### TASK REQUIREMENTS
With the images removed, write out each record exactly as given.
BEGIN INFORMATION
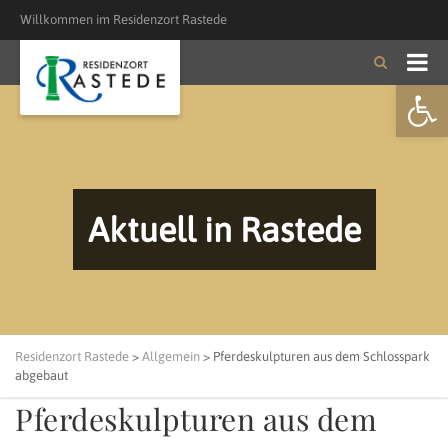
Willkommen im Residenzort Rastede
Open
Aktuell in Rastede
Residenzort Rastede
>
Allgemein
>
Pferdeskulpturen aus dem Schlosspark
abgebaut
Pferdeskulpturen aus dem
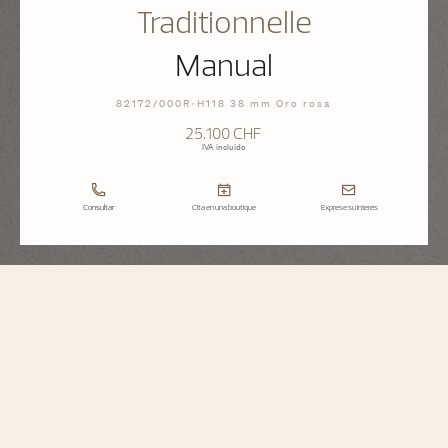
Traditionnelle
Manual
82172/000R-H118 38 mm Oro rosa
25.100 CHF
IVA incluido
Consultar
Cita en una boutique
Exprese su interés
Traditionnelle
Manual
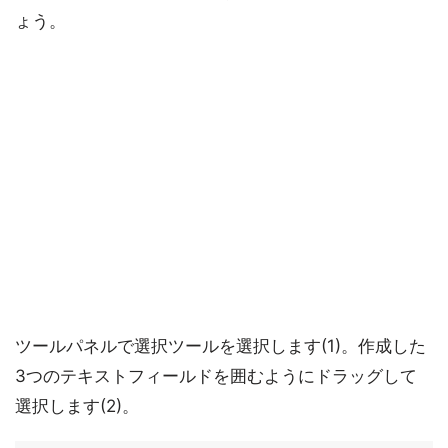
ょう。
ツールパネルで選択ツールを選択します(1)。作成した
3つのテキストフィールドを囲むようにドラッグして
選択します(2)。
END INFORMATION
### ANSWER BOX
Willkommen im Residenzort Rastede
Open
Aktuell in Rastede
Residenzort Rastede
>
Allgemein
>
Pferdeskulpturen aus dem Schlosspark
abgebaut
Pferdeskulpturen aus dem
Traditionnelle
Manual
82172/000R-H118 38 mm Oro rosa
25.100 CHF
IVA incluido
Consultar
Cita en una boutique
Exprese su interés
Traditionnelle
Manual
ょう。
ツールパネルで選択ツールを選択します(1)。作成した
3つのテキストフィールドを囲むようにドラッグして
選択します(2)。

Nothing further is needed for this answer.